__PROBLEM REQUIREMENTS__. Each entry below should be printed exactly, with every image left out.

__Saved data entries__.

########

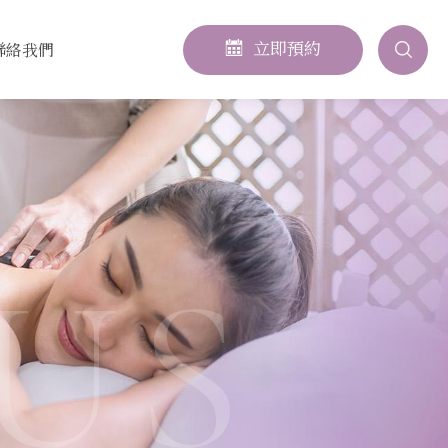
立即預約
聯絡我們
US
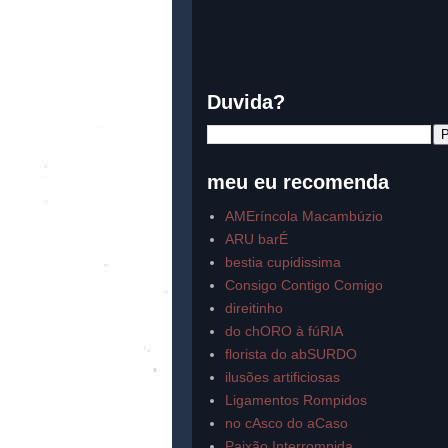
Duvida?
meu eu recomenda
AMEríncola Macambúzio
ARU barÉ
bestia cupidissima
Consigo Contigo Comigo
direitinho
do chORO à fúRIA
florista do abSURDO
ilusões artificiosas
Ligamentos Rompidos
no cAsco do aCaso
Paixão Interrompida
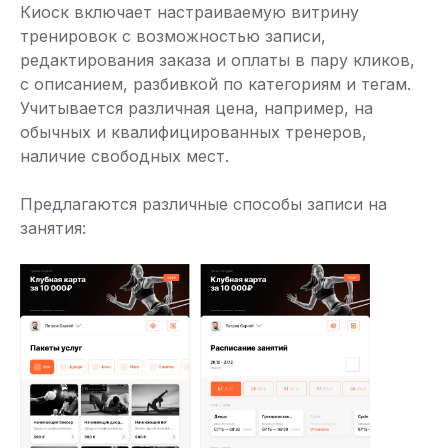
Киоск включает настраиваемую витрину
тренировок с возможностью записи,
редактирования заказа и оплаты в пару кликов,
с описанием, разбивкой по категориям и тегам.
Учитывается различная цена, например, на
обычных и квалифицированных тренеров,
наличие свободных мест.
Предлагаются различные способы записи на
занятия:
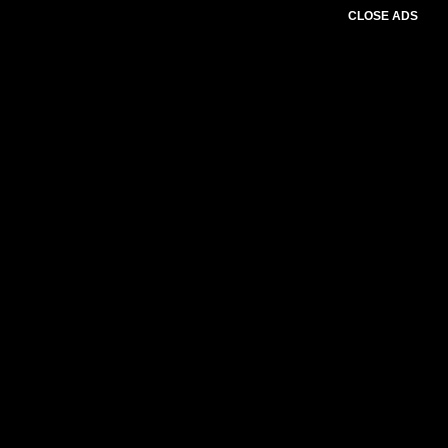
CLOSE ADS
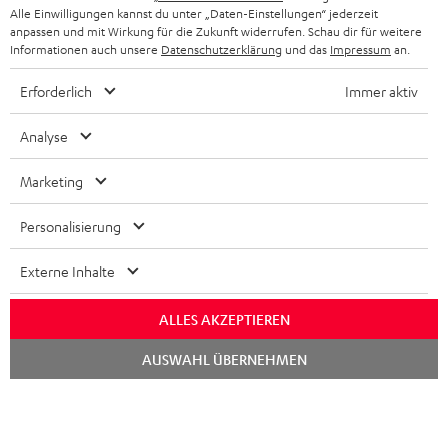
STEREOANLAGEN
Alle Einwilligungen kannst du unter „Daten-Einstellungen“ jederzeit
STORES
anpassen und mit Wirkung für die Zukunft widerrufen. Schau dir für weitere
FRANKREICH
LAUTSPRECHER
Informationen auch unsere
Datenschutzerklärung
und das
Impressum
an.
DEINE VORTEILE BEI TEUFEL
Erforderlich
Immer aktiv
POLEN
ULTIMA-SERIE
TEUFEL STORY
Analyse
IN-EAR-KOPFHÖRER
SPANIEN
UNSER MANAGEMENT
Marketing
FANSHOP
NACHHALTIGKEIT
ITALIEN
NEUHEITEN
Personalisierung
Technische Änderungen, Tippfehler und Irrtum vorbehalten. Das auf unseren
UNSERE WERTE
Fotos abgebildete Zubehör ist nicht im Lieferumfang enthalten. Etwaige
USA
Entsorgungsgebühren für Batterien sind im Preis inbegriffen.
Externe Inhalte
BILDUNGSRABATT
©2026 Lautsprecher Teufel GmbH - All rights reserved.
WEITERE LÄNDER
ALLES AKZEPTIEREN
GESCHENKGUTSCHEIN
Chat
Impressum
AGB
Datenschutz
Daten-Einstellungen
EU Data Act
AUSWAHL ÜBERNEHMEN
starten
BARRIEREFREIHEIT
Vertrag widerrufen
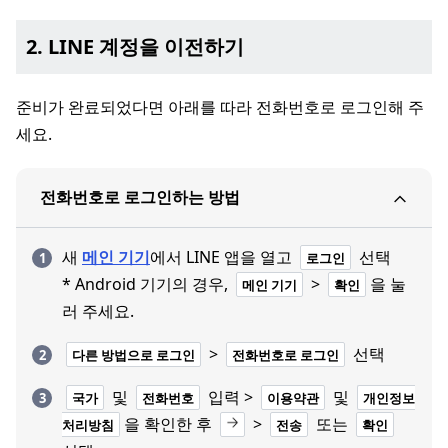
2. LINE 계정을 이전하기
준비가 완료되었다면 아래를 따라 전화번호로 로그인해 주
세요.
전화번호로 로그인하는 방법
새
메인 기기
에서 LINE 앱을 열고
선택
로그인
* Android 기기의 경우,
>
을 눌
메인 기기
확인
러 주세요.
>
선택
다른 방법으로 로그인
전화번호로 로그인
및
입력 >
및
국가
전화번호
이용약관
개인정보
을 확인한 후
>
또는
처리방침
전송
확인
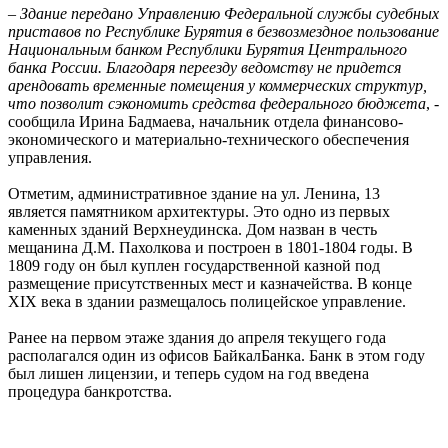
–
Здание передано Управлению Федеральной службы судебных
приставов по Республике Бурятия в безвозмездное пользование
Национальным банком Республики Бурятия Центрального
банка России. Благодаря переезду ведомству не придется
арендовать временные помещения у коммерческих структур,
что позволит сэкономить средства федерального бюджета
, -
сообщила Ирина Бадмаева, начальник отдела финансово-
экономического и материально-технического обеспечения
управления.
Отметим, административное здание на ул. Ленина, 13
является памятником архитектуры. Это одно из первых
каменных зданий Верхнеудинска. Дом назван в честь
мещанина Д.М. Пахолкова и построен в 1801-1804 годы. В
1809 году он был куплен государственной казной под
размещение присутственных мест и казначейства. В конце
XIX века в здании размещалось полицейское управление.
Ранее на первом этаже здания до апреля текущего года
располагался один из офисов БайкалБанка. Банк в этом году
был лишен лицензии, и теперь судом на год введена
процедура банкротства.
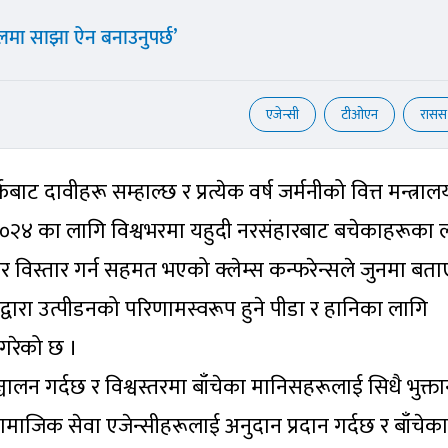
मा साझा ऐन बनाउनुपर्छ’
एजेन्सी
टीओएन
रासस
ाट दावीहरू सम्हाल्छ र प्रत्येक वर्ष जर्मनीको वित्त मन्त्रा
सन् २०२४ का लागि विश्वभरमा यहुदी नरसंहारबाट बचेकाहरूका 
 विस्तार गर्न सहमत भएको क्लेम्स कन्फरेन्सले जुनमा बत
्वारा उत्पीडनको परिणामस्वरूप हुने पीडा र हानिका लागि
ी गरेको छ ।
म सञ्चालन गर्दछ र विश्वस्तरमा बाँचेका मानिसहरूलाई सिधै भुक्ता
ामाजिक सेवा एजेन्सीहरूलाई अनुदान प्रदान गर्दछ र बाँचेका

########

__YOUR SOLUTION__.
立即預約
聯絡我們
US
Duvida?
meu eu recomenda
AMEríncola Macambúzio
ARU barÉ
bestia cupidissima
Consigo Contigo Comigo
direitinho
do chORO à fúRIA
florista do abSURDO
ilusões artificiosas
Ligamentos Rompidos
no cAsco do aCaso
Paixão Interrompida
Киоск включает настраиваемую витрину
тренировок с возможностью записи,
редактирования заказа и оплаты в пару кликов,
с описанием, разбивкой по категориям и тегам.
Учитывается различная цена, например, на
обычных и квалифицированных тренеров,
наличие свободных мест.
Предлагаются различные способы записи на
занятия:
CLOSE ADS
STEREOANLAGEN
Alle Einwilligungen kannst du unter „Daten-Einstellungen“ jederzeit
STORES
anpassen und mit Wirkung für die Zukunft widerrufen. Schau dir für weitere
FRANKREICH
LAUTSPRECHER
Informationen auch unsere
Datenschutzerklärung
und das
Impressum
an.
DEINE VORTEILE BEI TEUFEL
Erforderlich
Immer aktiv
POLEN
ULTIMA-SERIE
TEUFEL STORY
Analyse
IN-EAR-KOPFHÖRER
SPANIEN
UNSER MANAGEMENT
Marketing
FANSHOP
NACHHALTIGKEIT
ITALIEN
NEUHEITEN
Personalisierung
Technische Änderungen, Tippfehler und Irrtum vorbehalten. Das auf unseren
UNSERE WERTE
Fotos abgebildete Zubehör ist nicht im Lieferumfang enthalten. Etwaige
USA
Entsorgungsgebühren für Batterien sind im Preis inbegriffen.
Externe Inhalte
BILDUNGSRABATT
©2026 Lautsprecher Teufel GmbH - All rights reserved.
WEITERE LÄNDER
ALLES AKZEPTIEREN
GESCHENKGUTSCHEIN
Chat
Impressum
AGB
Datenschutz
Daten-Einstellungen
EU Data Act
AUSWAHL ÜBERNEHMEN
starten
BARRIEREFREIHEIT
Vertrag widerrufen
2. LINE 계정을 이전하기
준비가 완료되었다면 아래를 따라 전화번호로 로그인해 주
세요.
전화번호로 로그인하는 방법
새
메인 기기
에서 LINE 앱을 열고
선택
로그인
* Android 기기의 경우,
>
을 눌
메인 기기
확인
러 주세요.
>
선택
다른 방법으로 로그인
전화번호로 로그인
및
입력 >
및
국가
전화번호
이용약관
개인정보
을 확인한 후
>
또는
처리방침
전송
확인
–
Здание передано Управлению Федеральной службы судебных
приставов по Республике Бурятия в безвозмездное пользование
Национальным банком Республики Бурятия Центрального
банка России. Благодаря переезду ведомству не придется
арендовать временные помещения у коммерческих структур,
что позволит сэкономить средства федерального бюджета
, -
сообщила Ирина Бадмаева, начальник отдела финансово-
экономического и материально-технического обеспечения
управления.
Отметим, административное здание на ул. Ленина, 13
является памятником архитектуры. Это одно из первых
каменных зданий Верхнеудинска. Дом назван в честь
мещанина Д.М. Пахолкова и построен в 1801-1804 годы. В
1809 году он был куплен государственной казной под
размещение присутственных мест и казначейства. В конце
XIX века в здании размещалось полицейское управление.
Ранее на первом этаже здания до апреля текущего года
располагался один из офисов БайкалБанка. Банк в этом году
был лишен лицензии, и теперь судом на год введена
процедура банкротства.
मा साझा ऐन बनाउनुपर्छ’
एजेन्सी
टीओएन
रासस
ाट दावीहरू सम्हाल्छ र प्रत्येक वर्ष जर्मनीको वित्त मन्त्रा
सन् २०२४ का लागि विश्वभरमा यहुदी नरसंहारबाट बचेकाहरूका 
 विस्तार गर्न सहमत भएको क्लेम्स कन्फरेन्सले जुनमा बत
्वारा उत्पीडनको परिणामस्वरूप हुने पीडा र हानिका लागि
ी गरेको छ ।
म सञ्चालन गर्दछ र विश्वस्तरमा बाँचेका मानिसहरूलाई सिधै भुक्ता
ामाजिक सेवा एजेन्सीहरूलाई अनुदान प्रदान गर्दछ र बाँचेका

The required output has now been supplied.